[Records from a data source]
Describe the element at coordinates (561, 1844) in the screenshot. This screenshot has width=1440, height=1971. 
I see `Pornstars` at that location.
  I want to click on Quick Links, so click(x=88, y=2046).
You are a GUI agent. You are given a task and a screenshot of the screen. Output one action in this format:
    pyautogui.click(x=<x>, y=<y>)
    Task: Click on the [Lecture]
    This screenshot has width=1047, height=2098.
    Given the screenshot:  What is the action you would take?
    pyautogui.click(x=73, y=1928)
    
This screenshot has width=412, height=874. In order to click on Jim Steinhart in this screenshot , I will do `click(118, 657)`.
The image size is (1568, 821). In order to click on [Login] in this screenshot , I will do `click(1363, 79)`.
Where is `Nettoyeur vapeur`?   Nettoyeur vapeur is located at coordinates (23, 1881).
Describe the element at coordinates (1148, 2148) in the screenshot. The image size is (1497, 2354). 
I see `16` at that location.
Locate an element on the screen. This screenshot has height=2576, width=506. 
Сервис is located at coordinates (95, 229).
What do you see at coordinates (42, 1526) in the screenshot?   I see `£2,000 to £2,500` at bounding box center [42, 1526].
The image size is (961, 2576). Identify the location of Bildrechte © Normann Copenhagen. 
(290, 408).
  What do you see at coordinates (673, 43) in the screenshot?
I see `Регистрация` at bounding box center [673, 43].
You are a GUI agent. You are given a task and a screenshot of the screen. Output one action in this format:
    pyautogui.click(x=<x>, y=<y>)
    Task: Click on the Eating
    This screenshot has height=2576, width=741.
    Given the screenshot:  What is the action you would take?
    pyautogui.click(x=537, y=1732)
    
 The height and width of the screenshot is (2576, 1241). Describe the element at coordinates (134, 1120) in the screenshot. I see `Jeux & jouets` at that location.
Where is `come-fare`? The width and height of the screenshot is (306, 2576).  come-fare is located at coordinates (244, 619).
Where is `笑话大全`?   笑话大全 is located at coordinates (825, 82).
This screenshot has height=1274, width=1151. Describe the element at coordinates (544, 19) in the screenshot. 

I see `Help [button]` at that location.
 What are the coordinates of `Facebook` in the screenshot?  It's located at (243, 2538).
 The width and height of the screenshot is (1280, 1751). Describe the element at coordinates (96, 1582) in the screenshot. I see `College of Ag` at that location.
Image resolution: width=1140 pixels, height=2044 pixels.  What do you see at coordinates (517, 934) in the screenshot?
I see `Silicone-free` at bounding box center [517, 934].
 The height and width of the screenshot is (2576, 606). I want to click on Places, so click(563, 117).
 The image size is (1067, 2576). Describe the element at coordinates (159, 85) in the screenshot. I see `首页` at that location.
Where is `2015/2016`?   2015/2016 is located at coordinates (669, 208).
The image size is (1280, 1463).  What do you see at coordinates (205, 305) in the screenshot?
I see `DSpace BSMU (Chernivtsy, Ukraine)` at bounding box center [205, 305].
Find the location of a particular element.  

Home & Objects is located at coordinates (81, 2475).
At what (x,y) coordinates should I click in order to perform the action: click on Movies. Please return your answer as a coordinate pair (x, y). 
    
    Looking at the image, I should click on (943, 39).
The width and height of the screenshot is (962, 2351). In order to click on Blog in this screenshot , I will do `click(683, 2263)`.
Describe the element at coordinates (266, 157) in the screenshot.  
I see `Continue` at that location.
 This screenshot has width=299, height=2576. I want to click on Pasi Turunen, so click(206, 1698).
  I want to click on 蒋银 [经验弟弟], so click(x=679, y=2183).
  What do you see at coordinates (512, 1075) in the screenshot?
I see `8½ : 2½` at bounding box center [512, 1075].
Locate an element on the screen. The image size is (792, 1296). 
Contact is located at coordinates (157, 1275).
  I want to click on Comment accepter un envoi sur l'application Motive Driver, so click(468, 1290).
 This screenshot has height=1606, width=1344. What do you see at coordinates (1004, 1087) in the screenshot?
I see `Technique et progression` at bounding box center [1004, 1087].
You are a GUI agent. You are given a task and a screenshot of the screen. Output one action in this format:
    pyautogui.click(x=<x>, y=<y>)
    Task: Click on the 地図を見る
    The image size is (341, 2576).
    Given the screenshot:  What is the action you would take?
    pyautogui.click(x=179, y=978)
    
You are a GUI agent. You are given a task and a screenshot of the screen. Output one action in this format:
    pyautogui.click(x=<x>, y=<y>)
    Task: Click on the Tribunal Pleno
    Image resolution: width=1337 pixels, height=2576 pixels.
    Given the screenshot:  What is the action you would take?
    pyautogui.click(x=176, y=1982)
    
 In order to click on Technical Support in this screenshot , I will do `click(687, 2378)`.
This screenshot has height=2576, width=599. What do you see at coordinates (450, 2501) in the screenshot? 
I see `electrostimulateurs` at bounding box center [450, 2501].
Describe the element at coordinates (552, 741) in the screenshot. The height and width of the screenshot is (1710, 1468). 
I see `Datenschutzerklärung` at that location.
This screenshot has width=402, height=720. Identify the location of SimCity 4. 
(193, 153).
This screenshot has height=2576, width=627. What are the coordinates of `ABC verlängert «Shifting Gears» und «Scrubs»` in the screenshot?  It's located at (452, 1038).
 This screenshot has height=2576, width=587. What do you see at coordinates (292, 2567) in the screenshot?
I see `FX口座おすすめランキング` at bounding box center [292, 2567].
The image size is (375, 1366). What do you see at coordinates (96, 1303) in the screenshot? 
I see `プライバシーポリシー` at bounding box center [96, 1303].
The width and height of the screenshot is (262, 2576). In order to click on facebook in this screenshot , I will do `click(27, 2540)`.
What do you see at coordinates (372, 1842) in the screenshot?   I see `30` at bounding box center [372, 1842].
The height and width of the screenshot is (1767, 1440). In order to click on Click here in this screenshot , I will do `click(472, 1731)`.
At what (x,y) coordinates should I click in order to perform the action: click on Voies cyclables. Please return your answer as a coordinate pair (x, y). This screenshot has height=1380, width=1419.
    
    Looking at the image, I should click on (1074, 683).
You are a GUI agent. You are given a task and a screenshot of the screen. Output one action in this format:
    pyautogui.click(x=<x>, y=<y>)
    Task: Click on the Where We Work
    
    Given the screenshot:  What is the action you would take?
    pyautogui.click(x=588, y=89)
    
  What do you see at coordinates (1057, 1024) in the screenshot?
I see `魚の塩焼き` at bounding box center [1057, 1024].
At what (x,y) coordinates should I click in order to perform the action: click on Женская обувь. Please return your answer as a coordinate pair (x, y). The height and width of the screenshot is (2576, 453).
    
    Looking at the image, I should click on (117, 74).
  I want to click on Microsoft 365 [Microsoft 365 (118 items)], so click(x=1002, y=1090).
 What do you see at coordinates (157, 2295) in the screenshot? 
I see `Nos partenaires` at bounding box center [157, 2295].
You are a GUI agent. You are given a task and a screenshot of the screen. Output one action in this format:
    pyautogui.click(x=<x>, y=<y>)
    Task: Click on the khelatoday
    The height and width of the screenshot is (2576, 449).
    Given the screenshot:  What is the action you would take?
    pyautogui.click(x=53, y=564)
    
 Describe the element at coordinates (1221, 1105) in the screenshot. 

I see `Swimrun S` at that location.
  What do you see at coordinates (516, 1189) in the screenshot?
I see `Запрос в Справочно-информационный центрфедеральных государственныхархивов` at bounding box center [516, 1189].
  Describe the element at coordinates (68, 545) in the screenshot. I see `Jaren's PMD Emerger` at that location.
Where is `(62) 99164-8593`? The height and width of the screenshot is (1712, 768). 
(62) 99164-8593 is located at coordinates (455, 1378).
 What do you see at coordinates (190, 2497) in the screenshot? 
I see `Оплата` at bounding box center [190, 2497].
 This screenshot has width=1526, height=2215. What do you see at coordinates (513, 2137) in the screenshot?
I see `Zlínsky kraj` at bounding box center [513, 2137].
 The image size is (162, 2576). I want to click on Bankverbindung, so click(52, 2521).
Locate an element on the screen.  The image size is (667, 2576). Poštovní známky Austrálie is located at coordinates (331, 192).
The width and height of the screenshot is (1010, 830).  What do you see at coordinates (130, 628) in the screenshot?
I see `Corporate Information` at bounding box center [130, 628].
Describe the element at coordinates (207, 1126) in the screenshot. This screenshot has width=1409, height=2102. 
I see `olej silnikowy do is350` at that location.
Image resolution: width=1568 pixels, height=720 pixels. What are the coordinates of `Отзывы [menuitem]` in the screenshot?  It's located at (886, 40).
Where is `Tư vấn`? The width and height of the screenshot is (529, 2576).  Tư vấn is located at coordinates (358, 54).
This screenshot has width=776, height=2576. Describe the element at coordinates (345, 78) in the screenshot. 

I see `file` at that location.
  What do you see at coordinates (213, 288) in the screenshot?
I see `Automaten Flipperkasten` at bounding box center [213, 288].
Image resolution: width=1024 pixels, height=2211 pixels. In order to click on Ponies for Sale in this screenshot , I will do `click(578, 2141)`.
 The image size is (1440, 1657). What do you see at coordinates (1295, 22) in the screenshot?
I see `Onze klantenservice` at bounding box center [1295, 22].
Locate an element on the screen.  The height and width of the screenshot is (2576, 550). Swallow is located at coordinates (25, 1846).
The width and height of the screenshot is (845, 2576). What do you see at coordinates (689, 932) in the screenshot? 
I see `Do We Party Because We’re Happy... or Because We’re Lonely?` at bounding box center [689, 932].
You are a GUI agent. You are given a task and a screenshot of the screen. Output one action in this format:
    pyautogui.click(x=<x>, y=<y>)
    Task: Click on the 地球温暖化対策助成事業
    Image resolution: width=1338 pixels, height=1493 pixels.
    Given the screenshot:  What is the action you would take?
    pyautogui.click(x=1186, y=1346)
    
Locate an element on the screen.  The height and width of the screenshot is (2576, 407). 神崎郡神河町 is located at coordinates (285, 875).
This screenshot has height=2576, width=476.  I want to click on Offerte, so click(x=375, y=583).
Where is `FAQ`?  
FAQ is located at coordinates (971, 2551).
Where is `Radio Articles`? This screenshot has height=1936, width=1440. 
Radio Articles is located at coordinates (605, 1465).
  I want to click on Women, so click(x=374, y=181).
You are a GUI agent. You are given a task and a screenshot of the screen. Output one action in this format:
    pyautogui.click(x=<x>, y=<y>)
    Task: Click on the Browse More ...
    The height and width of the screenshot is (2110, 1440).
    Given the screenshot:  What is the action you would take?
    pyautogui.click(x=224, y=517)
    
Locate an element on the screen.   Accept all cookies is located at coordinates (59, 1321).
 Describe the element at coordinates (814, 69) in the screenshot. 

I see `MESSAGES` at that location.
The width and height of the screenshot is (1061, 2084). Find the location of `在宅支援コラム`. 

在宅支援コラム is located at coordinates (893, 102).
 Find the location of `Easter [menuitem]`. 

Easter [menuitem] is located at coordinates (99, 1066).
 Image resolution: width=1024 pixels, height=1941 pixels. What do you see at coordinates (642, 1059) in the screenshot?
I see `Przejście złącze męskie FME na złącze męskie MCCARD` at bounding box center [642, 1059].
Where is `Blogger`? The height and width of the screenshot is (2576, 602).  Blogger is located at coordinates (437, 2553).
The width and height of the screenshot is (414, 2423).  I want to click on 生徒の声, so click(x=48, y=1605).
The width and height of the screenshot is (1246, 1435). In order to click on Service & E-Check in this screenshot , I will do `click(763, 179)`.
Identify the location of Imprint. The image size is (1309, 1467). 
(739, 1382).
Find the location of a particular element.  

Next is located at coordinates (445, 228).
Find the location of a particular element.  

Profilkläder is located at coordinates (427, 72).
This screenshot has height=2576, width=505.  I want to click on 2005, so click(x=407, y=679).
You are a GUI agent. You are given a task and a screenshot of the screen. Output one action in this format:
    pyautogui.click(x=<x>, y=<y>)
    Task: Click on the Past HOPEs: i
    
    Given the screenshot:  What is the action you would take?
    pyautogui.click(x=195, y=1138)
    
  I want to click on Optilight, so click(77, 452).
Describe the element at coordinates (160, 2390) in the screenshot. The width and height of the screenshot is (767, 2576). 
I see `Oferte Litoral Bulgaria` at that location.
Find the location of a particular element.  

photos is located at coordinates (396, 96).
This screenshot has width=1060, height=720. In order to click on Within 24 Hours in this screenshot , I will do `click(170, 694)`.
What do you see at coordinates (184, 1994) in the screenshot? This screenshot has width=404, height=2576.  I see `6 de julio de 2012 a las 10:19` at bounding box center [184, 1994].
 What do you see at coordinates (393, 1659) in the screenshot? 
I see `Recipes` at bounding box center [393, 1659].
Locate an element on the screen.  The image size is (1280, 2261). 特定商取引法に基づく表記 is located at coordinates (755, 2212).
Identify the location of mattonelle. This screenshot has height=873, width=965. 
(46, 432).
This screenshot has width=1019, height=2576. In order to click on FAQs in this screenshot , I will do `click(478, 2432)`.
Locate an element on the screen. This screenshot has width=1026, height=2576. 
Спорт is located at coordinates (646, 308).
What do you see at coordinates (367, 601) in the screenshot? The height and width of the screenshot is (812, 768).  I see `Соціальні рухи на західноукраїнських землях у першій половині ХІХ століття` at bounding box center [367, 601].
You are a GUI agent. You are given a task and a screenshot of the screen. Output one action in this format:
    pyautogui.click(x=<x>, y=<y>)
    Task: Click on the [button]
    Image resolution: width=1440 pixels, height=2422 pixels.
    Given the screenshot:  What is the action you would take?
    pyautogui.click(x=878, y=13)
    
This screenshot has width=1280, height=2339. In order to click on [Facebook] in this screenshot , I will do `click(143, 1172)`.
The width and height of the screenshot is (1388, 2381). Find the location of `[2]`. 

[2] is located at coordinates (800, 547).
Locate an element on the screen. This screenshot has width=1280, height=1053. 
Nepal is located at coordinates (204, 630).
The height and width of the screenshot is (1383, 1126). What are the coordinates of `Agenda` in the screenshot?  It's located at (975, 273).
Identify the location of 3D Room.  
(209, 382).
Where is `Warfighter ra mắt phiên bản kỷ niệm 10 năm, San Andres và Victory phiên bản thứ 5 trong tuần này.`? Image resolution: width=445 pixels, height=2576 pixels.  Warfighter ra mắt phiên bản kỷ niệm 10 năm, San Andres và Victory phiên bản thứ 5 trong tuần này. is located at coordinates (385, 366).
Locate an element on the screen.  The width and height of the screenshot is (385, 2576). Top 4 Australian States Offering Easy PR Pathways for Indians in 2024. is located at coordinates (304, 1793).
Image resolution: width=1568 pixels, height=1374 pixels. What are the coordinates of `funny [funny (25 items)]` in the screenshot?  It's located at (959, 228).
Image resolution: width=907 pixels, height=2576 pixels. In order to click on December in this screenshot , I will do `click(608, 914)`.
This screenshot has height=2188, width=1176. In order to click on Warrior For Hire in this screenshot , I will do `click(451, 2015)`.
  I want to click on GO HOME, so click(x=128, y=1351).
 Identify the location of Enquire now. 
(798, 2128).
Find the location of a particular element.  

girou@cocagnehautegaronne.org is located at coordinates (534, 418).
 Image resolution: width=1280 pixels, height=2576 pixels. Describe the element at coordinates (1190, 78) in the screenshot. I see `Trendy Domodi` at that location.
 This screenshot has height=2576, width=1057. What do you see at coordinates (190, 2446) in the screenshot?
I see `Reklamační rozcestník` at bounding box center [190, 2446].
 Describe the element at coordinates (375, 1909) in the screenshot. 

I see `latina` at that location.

INSTRUCTIONS FOR THE TASK:
From the line that has "Task: Click on the Where We Work" through the line that has "Task: Click on the khelatoday", copy every line exactly as it appears above, and leave out all others.

RESULT OF THE TASK:
    Task: Click on the Where We Work
    
    Given the screenshot:  What is the action you would take?
    pyautogui.click(x=588, y=89)
    
  What do you see at coordinates (1057, 1024) in the screenshot?
I see `魚の塩焼き` at bounding box center [1057, 1024].
At what (x,y) coordinates should I click in order to perform the action: click on Женская обувь. Please return your answer as a coordinate pair (x, y). The height and width of the screenshot is (2576, 453).
    
    Looking at the image, I should click on (117, 74).
  I want to click on Microsoft 365 [Microsoft 365 (118 items)], so click(x=1002, y=1090).
 What do you see at coordinates (157, 2295) in the screenshot? 
I see `Nos partenaires` at bounding box center [157, 2295].
You are a GUI agent. You are given a task and a screenshot of the screen. Output one action in this format:
    pyautogui.click(x=<x>, y=<y>)
    Task: Click on the khelatoday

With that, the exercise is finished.